Scan the entries for lines containing the string "angka". Reply with how many there are, and nothing else.

━━━ DATA SECTION ━━━

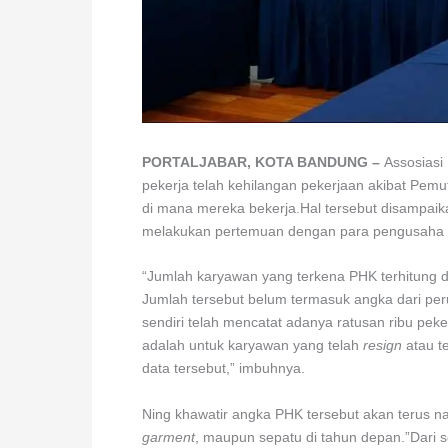
PORTALJABAR, KOTA BANDUNG –
Assosiasi
pekerja telah kehilangan pekerjaan akibat Pem
di mana mereka bekerja.Hal tersebut disampaik
melakukan pertemuan dengan para pengusaha d
“Jumlah karyawan yang terkena PHK terhitung d
Jumlah tersebut belum termasuk angka dari per
sendiri telah mencatat adanya ratusan ribu pe
adalah untuk karyawan yang telah
resign
atau t
data tersebut,” imbuhnya.
Ning khawatir angka PHK tersebut akan terus n
garment
, maupun sepatu di tahun depan.”Dari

━━━

▶ [YOUR SOLUTION]: 2